158 – Games for School – The Family Gamers Podcast

Episode 158: Games for School

As always, we’re here to talk about gaming as a family. Our kids start school this week, and we are really looking forward to having a regular schedule again. However, it means less time for playing games!

We are thinking about games that our kids could bring to school to play with their friends. Younger kids should check with the teacher first, of course.

What We’ve Been Playing

A ton of Panic Island – although every game only takes 2 minutes, plus about half a minute of set up time. Every time we play, we want to play again and do better.

We visited family in Rochester, NY. While we were there, we visited TWO excellent local game stores that were recommended to us.

Millennium Games

Board games, Warhammer, and… disc golf? Apparently there’s a crossover there.

We got to try Just One with an in-store demo. Easy to see how it refines the concepts from other word/guessing games. This is a lot of game in a small package. Highly recommended!

Cat Lady – fun but a bit long to try to demo in the store. Similar set-collection mechanics to the Trapper Keeper Game – take a whole row or column, but then place a marker so the next player cannot make the same choice.

We picked up Kero and played it a few times after we traveled back home. Two players, rolling dice to get resources while your sand timer runs down. There’s a lot of luck, and it’s not as tight as we’d expect from a two-player-only game. (Two player games that are really tight: Expedition Altiplano, Hanamikoji, and Caverna: Cave vs. Cave)

Unlock! Heroic Adventures

Rocky Road a la Mode – a way to end a night of gaming on a high note. Lives up to the Green Couch Games style: filler with some bite.

Just Games

A very different feel than Millennium Games. This one had a large LEGO section at the front and a very large play area at the back. They had a card-catalog-style organizer for individual Magic cards. The open play area had an option to rent board games! And there were a bunch of family-weight games from publishers we had never heard of – we picked one up and will report back.

Back At Home

SHOBU and even more Panic Island – not very similar except their both short.

Draftosaurus

Ancestree

Quacks of Quedlinburg

Ticket to Ride: New York – this might end up replacing the classic Ticket to Ride for us. It faithfully keeps the feel of the original, but plays in 20 minutes.

Backtalk

Thanks to Chrissy who has been sharing about the games they’ve been playing while camping.

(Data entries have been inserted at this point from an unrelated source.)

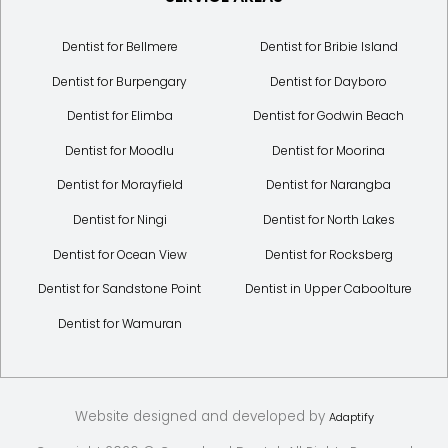
Dentist for Bellmere
Dentist for Bribie Island
Dentist for Burpengary
Dentist for Dayboro
Dentist for Elimba
Dentist for Godwin Beach
Dentist for Moodlu
Dentist for Moorina
Dentist for Morayfield
Dentist for Narangba
Dentist for Ningi
Dentist for North Lakes
Dentist for Ocean View
Dentist for Rocksberg
Dentist for Sandstone Point
Dentist in Upper Caboolture
Dentist for Wamuran
Website designed and developed by
Adaptify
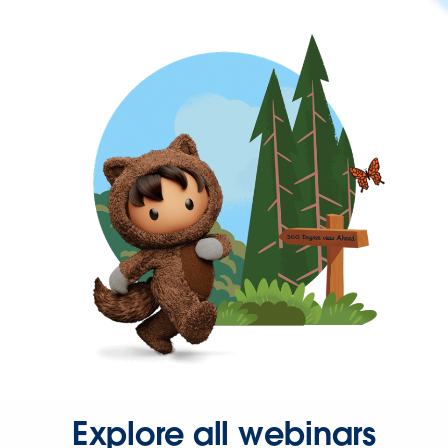
Explore all webinars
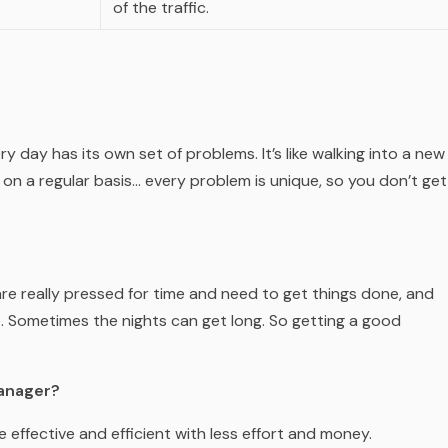
of the traffic.
ry day has its own set of problems. It’s like walking into a new
 on a regular basis… every problem is unique, so you don’t get
re really pressed for time and need to get things done, and
e. Sometimes the nights can get long. So getting a good
Manager?
effective and efficient with less effort and money.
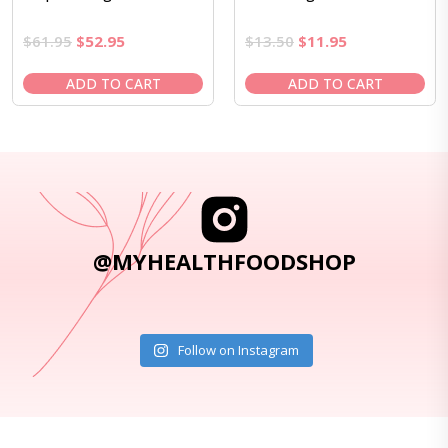
Original
Current
Original
Current
$
61.95
$
52.95
$
13.50
$
11.95
price
price
price
price
was:
is:
was:
is:
ADD TO CART
ADD TO CART
$61.95.
$52.95.
$13.50.
$11.95.
@MYHEALTHFOODSHOP
Follow on Instagram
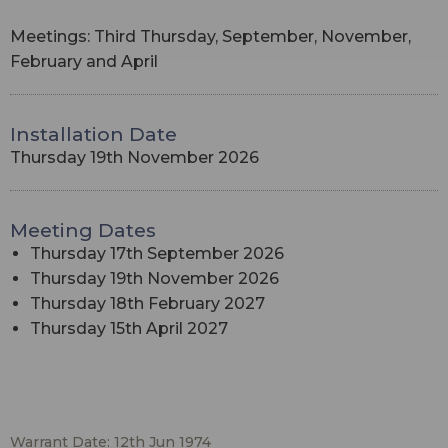
Meetings: Third Thursday, September, November,
February and April
Installation Date
Thursday 19th November 2026
Meeting Dates
Thursday 17th September 2026
Thursday 19th November 2026
Thursday 18th February 2027
Thursday 15th April 2027
Warrant Date: 12th Jun 1974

Aaron shared about The Fairy Game from Peaceable Kingdom.

Excited face on gumball grabber

SNAP Review: Guess It, Get It, Gumballs

Elliot helps Anitra explain this memory game “of faces and feelings” from Peaceable Kingdom.

Read the summary and see more pictures here: Guess It, Get It, Gumballs.

Games to Bring to School

It’s back to school time, which means more schedule, but less time to play. Our oldest child is starting middle school, where there’s no recess anymore. Obviously, you (or your child) should check with a teacher before bringing any hobby into school.

What do you need to keep in mind for games that could be brought to school? Something that kids can have fun with and give them a short break. They need to be highly portable (fit easily in a backpack or a pocket). These games shouldn’t take up a lot of space on the table. They need to be fast to play and fast to teach (since we’re mosting talking about lunchtime gaming).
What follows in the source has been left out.